Si queremos educar en la empatía, practiquemos la empatía en el mundo adulto. Pero, sobre todo, no una empatía políticamente correcta, sino una empatía activa. Es decir, que permita abrir nuestros corazones a la compasión, al perdón y la comprensión profunda (sin juicios) del otro.
Para ponernos de verdad en los zapatos de las otras personas hemos primero de aprender a salir de los nuestros, y esa es la dificultad más desafiante —sobre todo en un mundo como el que tenemos hoy día, que presenta una fuerte tendencia individualista—. Los niños y las niñas aprenden según son tratados, por tanto, la empatía debe ser una forma de relacionarse con ellos, y delante de ellos, o al menos intentarlo.

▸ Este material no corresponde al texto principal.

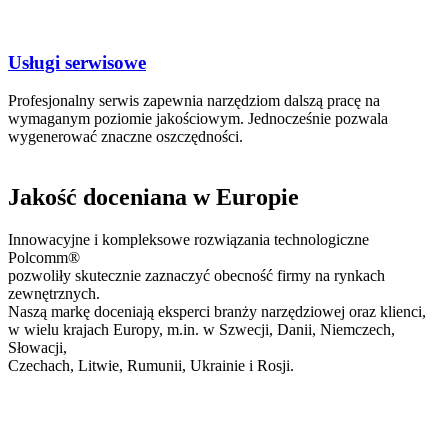
Usługi serwisowe
Profesjonalny serwis zapewnia narzędziom dalszą pracę na
wymaganym poziomie jakościowym. Jednocześnie pozwala
wygenerować znaczne oszczędności.
Jakość doceniana w Europie
Innowacyjne i kompleksowe rozwiązania technologiczne
Polcomm®
pozwoliły skutecznie zaznaczyć obecność firmy na rynkach
zewnętrznych.
Naszą markę doceniają eksperci branży narzędziowej oraz klienci,
w wielu krajach Europy, m.in. w Szwecji, Danii, Niemczech,
Słowacji,
Czechach, Litwie, Rumunii, Ukrainie i Rosji.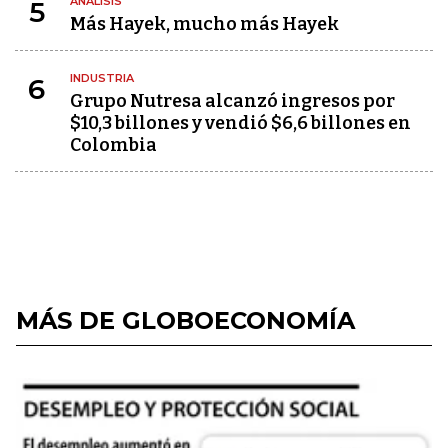
ANÁLISIS
5
Más Hayek, mucho más Hayek
INDUSTRIA
6
Grupo Nutresa alcanzó ingresos por
$10,3 billones y vendió $6,6 billones en
Colombia
MÁS DE GLOBOECONOMÍA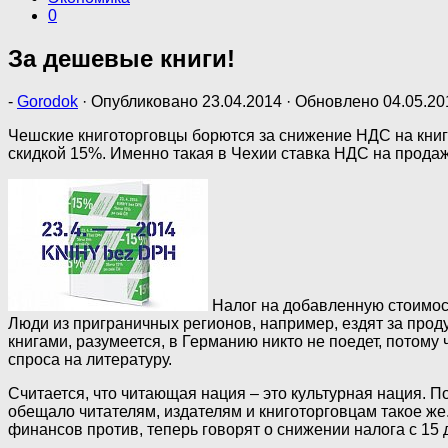
0
За дешевые книги!
-
Gorodok
· Опубликовано
23.04.2014
· Обновлено
04.05.20
Чешские книготорговцы борются за снижение НДС на книги
скидкой 15%. Именно такая в Чехии ставка НДС на продажу
Налог на добавленную стоимост
Люди из приграничных регионов, например, ездят за прод
книгами, разумеется, в Германию никто не поедет, потому
спроса на литературу.
Считается, что читающая нация – это культурная нация. 
обещало читателям, издателям и книготорговцам такое же
финансов против, теперь говорят о снижении налога c 15 д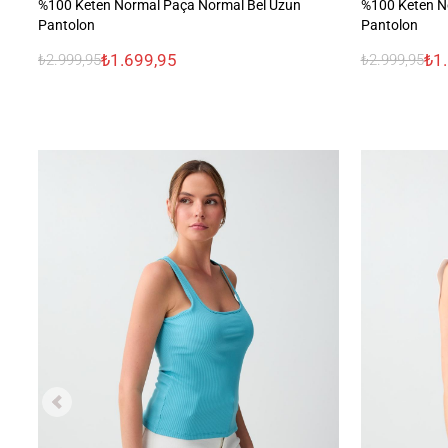
%100 Keten Normal Paça Normal Bel Uzun
%100 Keten N
Pantolon
Pantolon
₺1.699,95
₺1
₺2.999,95
₺2.999,95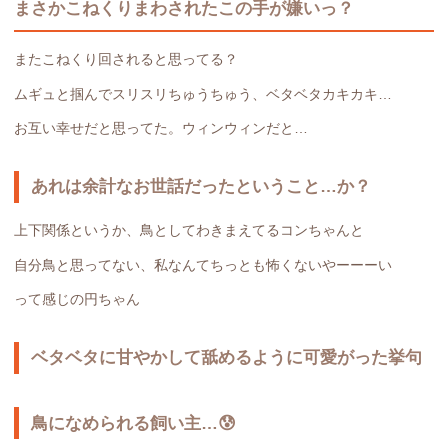
まさかこねくりまわされたこの手が嫌いっ？
またこねくり回されると思ってる？
ムギュと掴んでスリスリちゅうちゅう、ベタベタカキカキ…
お互い幸せだと思ってた。ウィンウィンだと…
あれは余計なお世話だったということ…か？
上下関係というか、鳥としてわきまえてるコンちゃんと
自分鳥と思ってない、私なんてちっとも怖くないやーーーい
って感じの円ちゃん
ベタベタに甘やかして舐めるように可愛がった挙句
鳥になめられる飼い主…😰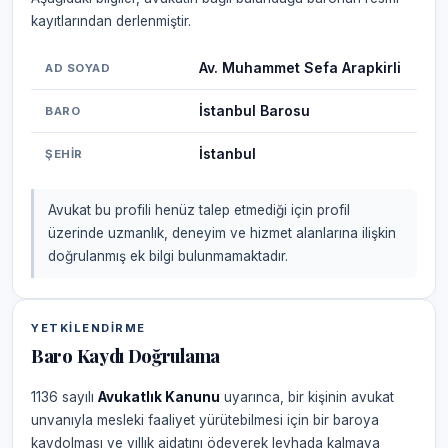
kayıtlarından derlenmiştir.
Av. Muhammet Sefa Arapkirli
AD SOYAD
İstanbul Barosu
BARO
İstanbul
ŞEHIR
Avukat bu profili henüz talep etmediği için profil
üzerinde uzmanlık, deneyim ve hizmet alanlarına ilişkin
doğrulanmış ek bilgi bulunmamaktadır.
YETKILENDIRME
Baro Kaydı Doğrulama
1136 sayılı
Avukatlık Kanunu
uyarınca, bir kişinin avukat
unvanıyla mesleki faaliyet yürütebilmesi için bir baroya
kaydolması ve yıllık aidatını ödeyerek levhada kalmaya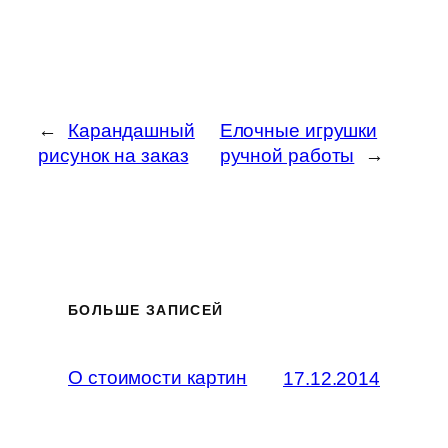
←
Карандашный
Елочные игрушки
рисунок на заказ
ручной работы
→
БОЛЬШЕ ЗАПИСЕЙ
О стоимости картин
17.12.2014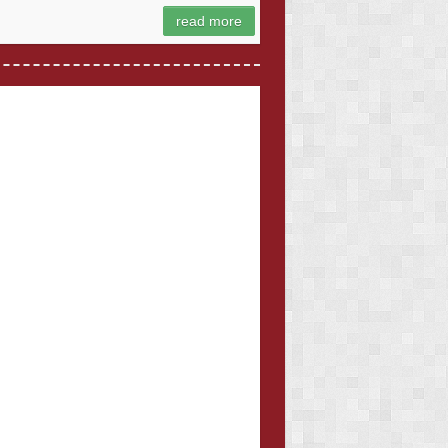
read more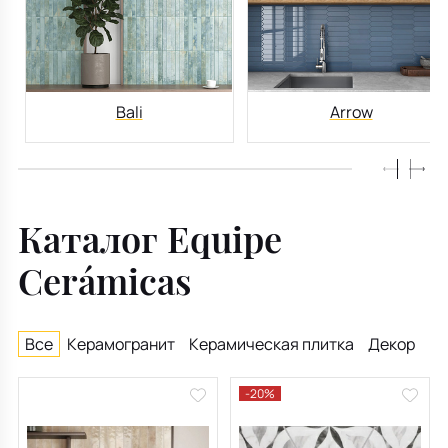
Bali
Arrow
Каталог Equipe
Cerámicas
Все
Керамогранит
Керамическая плитка
Декор
-20%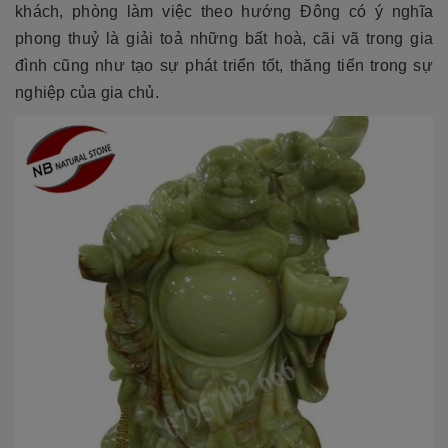
khách, phòng làm việc theo hướng Đông có ý nghĩa
phong thuỷ là giải toả những bất hoà, cãi vã trong gia
đình cũng như tạo sự phát triển tốt, thăng tiến trong sự
nghiệp của gia chủ.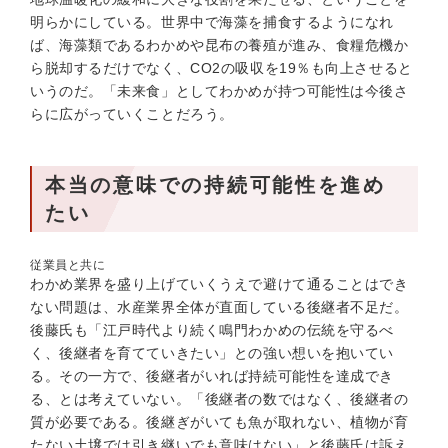
明らかにしている。世界中で海藻を捕食するようになれ
ば、海藻類であるわかめや昆布の養殖が進み、食糧危機か
ら脱却するだけでなく、CO2の吸収を19％も向上させると
いうのだ。「未来食」としてわかめが持つ可能性は今後さ
らに広がっていくことだろう。
本当の意味での持続可能性を進め
たい
従業員と共に
わかめ業界を盛り上げていくうえで避けて通ることはでき
ない問題は、水産業界全体が直面している後継者不足だ。
後藤氏も「江戸時代より続く鳴門わかめの伝統を守るべ
く、後継者を育てていきたい」との強い想いを抱いてい
る。その一方で、後継者がいれば持続可能性を達成でき
る、とは考えていない。「後継者の数ではなく、後継者の
質が必要である。後継ぎがいても魚が取れない、植物が育
たない土壌では引き継いでも意味はない」と後藤氏は訴え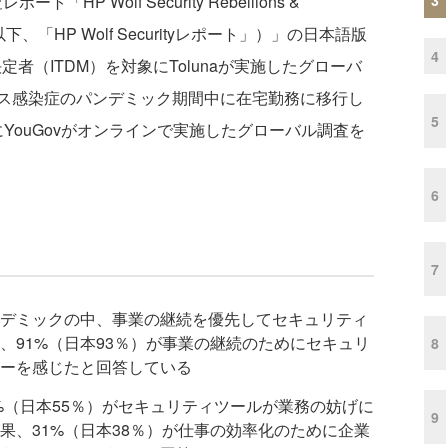
 Wolf Security Rebellions &
以下、「HP Wolf Securityレポート」）」の日本語版
4
決定者（ITDM）を対象にTolunaが実施したグローバ
ス感染症のパンデミック期間中に在宅勤務に移行し
5
にYouGovがオンラインで実施したグローバル調査を
6
7
パンデミックの中、事業の継続を優先してセキュリティ
、91%（日本93％）が事業の継続のためにセキュリ
8
ーを感じたと回答している
8%（日本55％）がセキュリティツールが業務の妨げに
9
果、31%（日本38％）が仕事の効率化のために企業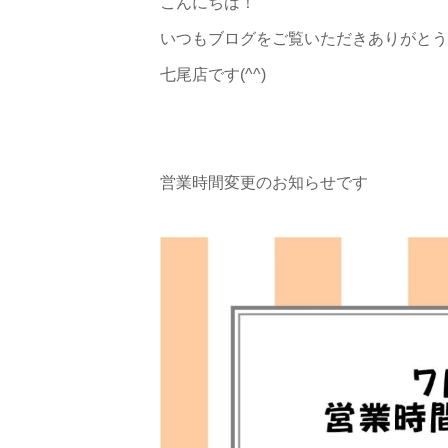
こんにちは！
いつもブログをご覧いただきありがとう
七尾店です(^^)
営業時間変更のお知らせです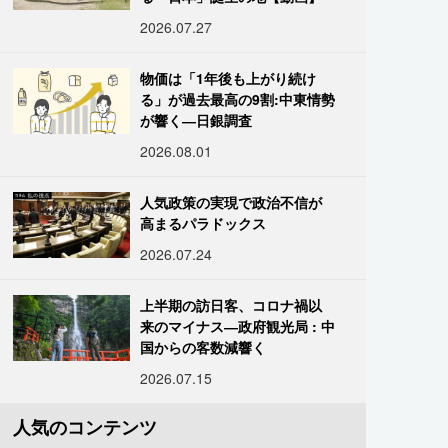
2026.07.27
物価は「1年後も上がり続け
る」が過去最高の9割:中東情勢
が響く―日銀調査
2026.08.01
人気政策の実現で政治不信が
高まるパラドックス
2026.07.24
上半期の訪日客、コロナ禍以
来のマイナス―政府観光局 : 中
国からの客数減響く
2026.07.15
人気のコンテンツ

Desde el programa de alfabetización emocional y convivencia escolar En Sus Zapatos: un espacio de empatía activa —con el que fui reconocida como Ashoka Fellow hace cinco meses— formamos usando la metodología de enseñanza/aprendizaje socioemocional del Teatro de Conciencia, a los docentes, familias y personal no docente a desarrollar esta mirada empática, compasiva, hacia la alteridad y sobre todo hacia los niños y niñas, para que el alumnado vaya aprendiendo a convivir respetándose a sí mismo y respetando a los otros, de manera que pueda resolver sus conflictos sin usar la violencia.
Adicionalmente, los profesores aprenden la metodología y cuentan con recursos específicos para llevar a su aula y enseñar a identificar y gestionar sus emociones, a desarrollar su empatía y a resolver sus conflictos de forma positiva.
Desde 2017, hemos alcanzado más de 115.000 personas (adultos, niños, niñas y adolescentes) en más de 140 centros escolares, gracias a la estrecha colaboración con la Subdirección General de Programas de Innovación y Formación del Profesorado de la Comunidad de Madrid.
Pienso que el programa ha crecido tanto, y ha recibido varios reconocimientos nacionales e internacionales (como el de Ashoka), no porque la empatía se haya puesto de moda, sino porque la educación y la escolarización buscan su eslabón perdido desde la época de Comenius. Porque, ¿cómo se logra la paz sino con empatía?
***Pax Dettoni Serrano es Emprendedora Social Ashoka 2023.